*WHAT YOU SHOULD DO:* Repeat the first line of the listing and each line after it, exactly, through the line containing "cookies wykorzystujemy w celu".

*DATA SUPPLIED:*
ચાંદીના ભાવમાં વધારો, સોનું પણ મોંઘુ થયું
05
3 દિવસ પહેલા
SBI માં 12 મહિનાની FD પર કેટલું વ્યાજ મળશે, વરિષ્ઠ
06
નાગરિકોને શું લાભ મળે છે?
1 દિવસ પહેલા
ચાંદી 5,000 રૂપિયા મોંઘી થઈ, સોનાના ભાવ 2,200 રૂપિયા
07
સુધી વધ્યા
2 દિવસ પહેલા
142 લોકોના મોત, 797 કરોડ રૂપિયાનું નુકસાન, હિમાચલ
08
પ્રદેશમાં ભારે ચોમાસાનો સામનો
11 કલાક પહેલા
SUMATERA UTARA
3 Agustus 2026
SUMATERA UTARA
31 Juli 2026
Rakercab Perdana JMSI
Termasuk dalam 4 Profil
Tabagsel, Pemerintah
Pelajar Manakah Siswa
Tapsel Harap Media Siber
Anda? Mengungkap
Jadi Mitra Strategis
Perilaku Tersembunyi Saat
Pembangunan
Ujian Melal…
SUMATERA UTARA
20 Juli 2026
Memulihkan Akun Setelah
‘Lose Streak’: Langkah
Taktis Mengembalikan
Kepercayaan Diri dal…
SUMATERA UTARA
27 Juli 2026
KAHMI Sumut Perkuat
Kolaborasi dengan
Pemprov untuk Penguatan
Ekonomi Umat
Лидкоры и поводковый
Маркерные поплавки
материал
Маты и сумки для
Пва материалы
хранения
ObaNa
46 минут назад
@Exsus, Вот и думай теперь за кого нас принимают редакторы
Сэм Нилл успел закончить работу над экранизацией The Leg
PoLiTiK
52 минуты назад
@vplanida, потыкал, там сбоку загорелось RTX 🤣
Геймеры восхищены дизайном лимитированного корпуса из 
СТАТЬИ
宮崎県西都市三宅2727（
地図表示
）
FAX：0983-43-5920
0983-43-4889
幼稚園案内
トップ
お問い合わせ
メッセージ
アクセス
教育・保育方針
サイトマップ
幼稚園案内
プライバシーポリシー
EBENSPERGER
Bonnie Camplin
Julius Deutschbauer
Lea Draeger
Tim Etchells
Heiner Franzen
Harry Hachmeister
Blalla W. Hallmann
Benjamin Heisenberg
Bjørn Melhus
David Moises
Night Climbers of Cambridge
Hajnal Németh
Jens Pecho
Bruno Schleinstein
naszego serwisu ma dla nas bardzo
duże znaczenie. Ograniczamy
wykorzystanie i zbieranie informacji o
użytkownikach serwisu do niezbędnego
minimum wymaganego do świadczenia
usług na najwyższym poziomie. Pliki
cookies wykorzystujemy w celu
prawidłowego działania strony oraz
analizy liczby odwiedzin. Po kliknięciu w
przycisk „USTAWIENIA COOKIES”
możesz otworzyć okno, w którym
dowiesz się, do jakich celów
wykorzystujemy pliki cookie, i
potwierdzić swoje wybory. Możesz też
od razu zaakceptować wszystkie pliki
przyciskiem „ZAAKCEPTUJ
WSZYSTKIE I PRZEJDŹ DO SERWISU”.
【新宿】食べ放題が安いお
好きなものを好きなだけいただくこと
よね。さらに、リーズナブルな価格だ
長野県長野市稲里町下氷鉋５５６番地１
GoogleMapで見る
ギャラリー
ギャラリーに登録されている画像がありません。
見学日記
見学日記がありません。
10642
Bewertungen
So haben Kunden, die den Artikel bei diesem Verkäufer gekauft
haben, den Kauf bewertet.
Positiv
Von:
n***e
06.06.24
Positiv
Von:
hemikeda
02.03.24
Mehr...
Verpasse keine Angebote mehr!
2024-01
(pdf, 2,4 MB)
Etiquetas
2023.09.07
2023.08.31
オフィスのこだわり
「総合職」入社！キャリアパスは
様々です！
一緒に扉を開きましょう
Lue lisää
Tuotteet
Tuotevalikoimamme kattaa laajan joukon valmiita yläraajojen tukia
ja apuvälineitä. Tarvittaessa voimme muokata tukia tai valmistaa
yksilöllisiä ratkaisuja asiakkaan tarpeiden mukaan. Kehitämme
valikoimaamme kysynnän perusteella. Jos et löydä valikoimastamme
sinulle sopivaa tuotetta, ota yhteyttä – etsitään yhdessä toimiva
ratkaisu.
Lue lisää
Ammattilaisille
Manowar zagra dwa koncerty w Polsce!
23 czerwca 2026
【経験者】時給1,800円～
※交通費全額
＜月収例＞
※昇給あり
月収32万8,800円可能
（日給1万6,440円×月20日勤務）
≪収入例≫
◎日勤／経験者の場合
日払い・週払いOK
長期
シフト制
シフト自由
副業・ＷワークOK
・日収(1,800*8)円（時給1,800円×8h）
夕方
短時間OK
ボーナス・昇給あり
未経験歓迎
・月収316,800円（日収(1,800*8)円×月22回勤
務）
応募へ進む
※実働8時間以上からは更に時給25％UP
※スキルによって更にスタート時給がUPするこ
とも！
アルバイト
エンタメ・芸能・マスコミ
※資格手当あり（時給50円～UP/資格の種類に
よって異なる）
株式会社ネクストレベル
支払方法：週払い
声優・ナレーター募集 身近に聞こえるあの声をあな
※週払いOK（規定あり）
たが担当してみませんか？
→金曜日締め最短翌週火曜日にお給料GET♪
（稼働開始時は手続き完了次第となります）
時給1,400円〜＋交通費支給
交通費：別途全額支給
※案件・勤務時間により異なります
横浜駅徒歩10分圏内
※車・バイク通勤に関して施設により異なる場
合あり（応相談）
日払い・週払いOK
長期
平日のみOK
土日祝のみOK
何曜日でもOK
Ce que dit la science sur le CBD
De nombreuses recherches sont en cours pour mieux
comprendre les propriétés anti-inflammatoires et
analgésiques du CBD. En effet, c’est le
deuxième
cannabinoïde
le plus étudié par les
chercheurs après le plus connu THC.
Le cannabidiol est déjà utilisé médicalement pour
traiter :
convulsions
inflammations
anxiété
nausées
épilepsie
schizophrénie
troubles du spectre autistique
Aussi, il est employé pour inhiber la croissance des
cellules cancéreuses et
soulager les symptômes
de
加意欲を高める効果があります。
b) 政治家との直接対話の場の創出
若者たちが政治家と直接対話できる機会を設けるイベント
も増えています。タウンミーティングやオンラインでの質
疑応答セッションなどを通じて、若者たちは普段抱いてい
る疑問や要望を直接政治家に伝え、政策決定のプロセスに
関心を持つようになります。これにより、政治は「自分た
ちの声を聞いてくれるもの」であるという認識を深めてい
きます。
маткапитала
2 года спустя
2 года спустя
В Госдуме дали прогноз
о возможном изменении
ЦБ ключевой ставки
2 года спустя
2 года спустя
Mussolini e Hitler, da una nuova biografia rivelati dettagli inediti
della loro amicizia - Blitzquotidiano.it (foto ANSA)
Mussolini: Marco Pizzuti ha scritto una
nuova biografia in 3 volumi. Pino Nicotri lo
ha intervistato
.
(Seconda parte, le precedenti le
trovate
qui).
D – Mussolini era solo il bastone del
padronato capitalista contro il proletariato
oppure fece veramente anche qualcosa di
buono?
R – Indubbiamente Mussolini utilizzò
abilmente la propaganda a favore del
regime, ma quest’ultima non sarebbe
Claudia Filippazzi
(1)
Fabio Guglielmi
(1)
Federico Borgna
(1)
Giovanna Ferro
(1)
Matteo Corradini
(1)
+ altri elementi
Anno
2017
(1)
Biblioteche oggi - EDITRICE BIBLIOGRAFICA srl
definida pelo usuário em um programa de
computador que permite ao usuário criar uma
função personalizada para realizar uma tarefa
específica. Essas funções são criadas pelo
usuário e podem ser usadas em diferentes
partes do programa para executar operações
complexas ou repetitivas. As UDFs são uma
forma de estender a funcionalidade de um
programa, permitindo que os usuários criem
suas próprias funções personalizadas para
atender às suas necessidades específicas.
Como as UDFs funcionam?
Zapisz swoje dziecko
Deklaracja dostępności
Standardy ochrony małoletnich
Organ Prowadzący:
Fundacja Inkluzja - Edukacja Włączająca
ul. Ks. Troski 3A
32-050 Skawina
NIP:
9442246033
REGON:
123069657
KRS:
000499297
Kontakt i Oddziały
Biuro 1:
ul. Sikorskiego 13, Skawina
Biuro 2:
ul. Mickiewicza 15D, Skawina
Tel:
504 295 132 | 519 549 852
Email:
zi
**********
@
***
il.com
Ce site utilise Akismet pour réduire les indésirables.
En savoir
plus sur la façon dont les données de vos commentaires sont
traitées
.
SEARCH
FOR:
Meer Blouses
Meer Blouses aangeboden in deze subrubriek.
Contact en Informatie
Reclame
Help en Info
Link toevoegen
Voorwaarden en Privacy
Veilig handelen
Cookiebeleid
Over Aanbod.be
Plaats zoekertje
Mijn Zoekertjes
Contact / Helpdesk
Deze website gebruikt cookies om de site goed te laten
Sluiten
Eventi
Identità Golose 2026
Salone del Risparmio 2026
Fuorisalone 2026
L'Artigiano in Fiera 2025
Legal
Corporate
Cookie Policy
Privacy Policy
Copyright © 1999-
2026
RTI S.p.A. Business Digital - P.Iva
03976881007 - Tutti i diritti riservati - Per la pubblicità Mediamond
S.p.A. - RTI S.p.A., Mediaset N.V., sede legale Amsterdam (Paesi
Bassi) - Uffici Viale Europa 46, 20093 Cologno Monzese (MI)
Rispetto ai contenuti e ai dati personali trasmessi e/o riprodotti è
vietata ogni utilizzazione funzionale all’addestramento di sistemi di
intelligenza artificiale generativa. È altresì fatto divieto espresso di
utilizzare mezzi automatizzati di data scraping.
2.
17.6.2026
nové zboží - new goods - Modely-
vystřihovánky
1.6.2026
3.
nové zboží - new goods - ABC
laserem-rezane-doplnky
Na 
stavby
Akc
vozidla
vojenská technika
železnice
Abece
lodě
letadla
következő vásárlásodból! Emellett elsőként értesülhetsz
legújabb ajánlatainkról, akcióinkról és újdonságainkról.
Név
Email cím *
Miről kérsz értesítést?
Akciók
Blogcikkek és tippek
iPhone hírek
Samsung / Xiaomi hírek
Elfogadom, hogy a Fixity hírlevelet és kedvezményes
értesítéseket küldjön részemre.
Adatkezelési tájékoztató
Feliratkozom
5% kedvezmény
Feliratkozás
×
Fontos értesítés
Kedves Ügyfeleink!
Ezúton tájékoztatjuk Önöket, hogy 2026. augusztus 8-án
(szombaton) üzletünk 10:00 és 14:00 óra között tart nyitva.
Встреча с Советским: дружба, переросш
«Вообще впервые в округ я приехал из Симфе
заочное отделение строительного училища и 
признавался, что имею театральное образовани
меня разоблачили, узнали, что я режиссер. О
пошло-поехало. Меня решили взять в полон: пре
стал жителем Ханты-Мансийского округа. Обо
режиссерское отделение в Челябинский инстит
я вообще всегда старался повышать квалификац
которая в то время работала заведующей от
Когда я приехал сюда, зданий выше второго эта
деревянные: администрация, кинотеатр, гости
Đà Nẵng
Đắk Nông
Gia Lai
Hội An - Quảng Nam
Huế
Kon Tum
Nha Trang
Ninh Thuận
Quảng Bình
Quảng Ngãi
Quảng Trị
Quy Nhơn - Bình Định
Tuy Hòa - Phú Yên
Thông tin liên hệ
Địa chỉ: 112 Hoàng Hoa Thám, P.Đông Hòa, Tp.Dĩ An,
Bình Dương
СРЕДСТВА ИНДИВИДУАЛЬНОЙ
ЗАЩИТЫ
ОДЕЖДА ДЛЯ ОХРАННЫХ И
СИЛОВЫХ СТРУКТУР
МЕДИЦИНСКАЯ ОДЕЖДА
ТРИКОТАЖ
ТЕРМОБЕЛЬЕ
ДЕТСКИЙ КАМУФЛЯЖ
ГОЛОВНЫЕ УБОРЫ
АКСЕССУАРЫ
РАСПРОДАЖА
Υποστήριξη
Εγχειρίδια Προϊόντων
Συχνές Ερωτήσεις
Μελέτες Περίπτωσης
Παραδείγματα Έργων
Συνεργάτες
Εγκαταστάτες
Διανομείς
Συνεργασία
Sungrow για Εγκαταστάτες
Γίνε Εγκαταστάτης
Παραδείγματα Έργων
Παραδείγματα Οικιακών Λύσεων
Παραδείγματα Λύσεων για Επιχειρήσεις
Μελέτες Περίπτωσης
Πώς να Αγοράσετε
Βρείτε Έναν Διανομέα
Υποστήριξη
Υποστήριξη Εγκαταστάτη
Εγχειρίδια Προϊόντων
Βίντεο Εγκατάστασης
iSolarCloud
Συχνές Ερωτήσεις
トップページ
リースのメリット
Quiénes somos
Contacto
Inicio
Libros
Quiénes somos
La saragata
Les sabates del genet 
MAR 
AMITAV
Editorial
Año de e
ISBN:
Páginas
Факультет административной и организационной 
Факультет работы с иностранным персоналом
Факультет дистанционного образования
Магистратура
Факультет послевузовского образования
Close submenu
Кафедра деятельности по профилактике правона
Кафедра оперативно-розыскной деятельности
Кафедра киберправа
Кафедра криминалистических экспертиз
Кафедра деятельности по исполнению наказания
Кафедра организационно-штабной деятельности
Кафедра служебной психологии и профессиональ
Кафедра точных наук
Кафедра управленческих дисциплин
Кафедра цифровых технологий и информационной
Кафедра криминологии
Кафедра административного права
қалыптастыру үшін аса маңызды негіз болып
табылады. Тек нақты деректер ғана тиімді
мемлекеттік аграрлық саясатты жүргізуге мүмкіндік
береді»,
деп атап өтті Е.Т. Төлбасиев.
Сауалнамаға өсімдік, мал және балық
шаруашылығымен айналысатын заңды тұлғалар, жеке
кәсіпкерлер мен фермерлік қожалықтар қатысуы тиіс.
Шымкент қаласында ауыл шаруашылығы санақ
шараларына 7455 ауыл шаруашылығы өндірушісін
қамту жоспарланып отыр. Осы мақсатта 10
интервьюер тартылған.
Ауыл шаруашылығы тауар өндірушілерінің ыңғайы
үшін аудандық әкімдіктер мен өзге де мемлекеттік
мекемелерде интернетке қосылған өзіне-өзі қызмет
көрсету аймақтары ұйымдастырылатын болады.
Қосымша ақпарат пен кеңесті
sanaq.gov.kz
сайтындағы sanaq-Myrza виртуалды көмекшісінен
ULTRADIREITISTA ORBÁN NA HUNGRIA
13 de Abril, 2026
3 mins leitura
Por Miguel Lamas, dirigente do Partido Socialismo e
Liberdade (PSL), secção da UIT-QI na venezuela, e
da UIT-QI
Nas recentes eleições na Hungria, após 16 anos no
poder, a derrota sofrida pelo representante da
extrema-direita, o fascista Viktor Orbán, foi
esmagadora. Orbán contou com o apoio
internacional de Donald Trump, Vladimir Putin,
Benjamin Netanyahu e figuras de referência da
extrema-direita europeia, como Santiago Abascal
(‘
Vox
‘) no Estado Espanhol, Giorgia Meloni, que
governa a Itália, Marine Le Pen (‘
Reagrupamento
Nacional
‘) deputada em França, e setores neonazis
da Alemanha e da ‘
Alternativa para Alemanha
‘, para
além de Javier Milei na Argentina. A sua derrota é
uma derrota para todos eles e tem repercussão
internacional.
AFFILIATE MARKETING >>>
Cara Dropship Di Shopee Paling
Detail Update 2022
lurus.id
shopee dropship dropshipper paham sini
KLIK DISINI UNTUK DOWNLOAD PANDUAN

*ANSWER TO THE PROBLEM:*
ચાંદીના ભાવમાં વધારો, સોનું પણ મોંઘુ થયું
05
3 દિવસ પહેલા
SBI માં 12 મહિનાની FD પર કેટલું વ્યાજ મળશે, વરિષ્ઠ
06
નાગરિકોને શું લાભ મળે છે?
1 દિવસ પહેલા
ચાંદી 5,000 રૂપિયા મોંઘી થઈ, સોનાના ભાવ 2,200 રૂપિયા
07
સુધી વધ્યા
2 દિવસ પહેલા
142 લોકોના મોત, 797 કરોડ રૂપિયાનું નુકસાન, હિમાચલ
08
પ્રદેશમાં ભારે ચોમાસાનો સામનો
11 કલાક પહેલા
SUMATERA UTARA
3 Agustus 2026
SUMATERA UTARA
31 Juli 2026
Rakercab Perdana JMSI
Termasuk dalam 4 Profil
Tabagsel, Pemerintah
Pelajar Manakah Siswa
Tapsel Harap Media Siber
Anda? Mengungkap
Jadi Mitra Strategis
Perilaku Tersembunyi Saat
Pembangunan
Ujian Melal…
SUMATERA UTARA
20 Juli 2026
Memulihkan Akun Setelah
‘Lose Streak’: Langkah
Taktis Mengembalikan
Kepercayaan Diri dal…
SUMATERA UTARA
27 Juli 2026
KAHMI Sumut Perkuat
Kolaborasi dengan
Pemprov untuk Penguatan
Ekonomi Umat
Лидкоры и поводковый
Маркерные поплавки
материал
Маты и сумки для
Пва материалы
хранения
ObaNa
46 минут назад
@Exsus, Вот и думай теперь за кого нас принимают редакторы
Сэм Нилл успел закончить работу над экранизацией The Leg
PoLiTiK
52 минуты назад
@vplanida, потыкал, там сбоку загорелось RTX 🤣
Геймеры восхищены дизайном лимитированного корпуса из 
СТАТЬИ
宮崎県西都市三宅2727（
地図表示
）
FAX：0983-43-5920
0983-43-4889
幼稚園案内
トップ
お問い合わせ
メッセージ
アクセス
教育・保育方針
サイトマップ
幼稚園案内
プライバシーポリシー
EBENSPERGER
Bonnie Camplin
Julius Deutschbauer
Lea Draeger
Tim Etchells
Heiner Franzen
Harry Hachmeister
Blalla W. Hallmann
Benjamin Heisenberg
Bjørn Melhus
David Moises
Night Climbers of Cambridge
Hajnal Németh
Jens Pecho
Bruno Schleinstein
naszego serwisu ma dla nas bardzo
duże znaczenie. Ograniczamy
wykorzystanie i zbieranie informacji o
użytkownikach serwisu do niezbędnego
minimum wymaganego do świadczenia
usług na najwyższym poziomie. Pliki
cookies wykorzystujemy w celu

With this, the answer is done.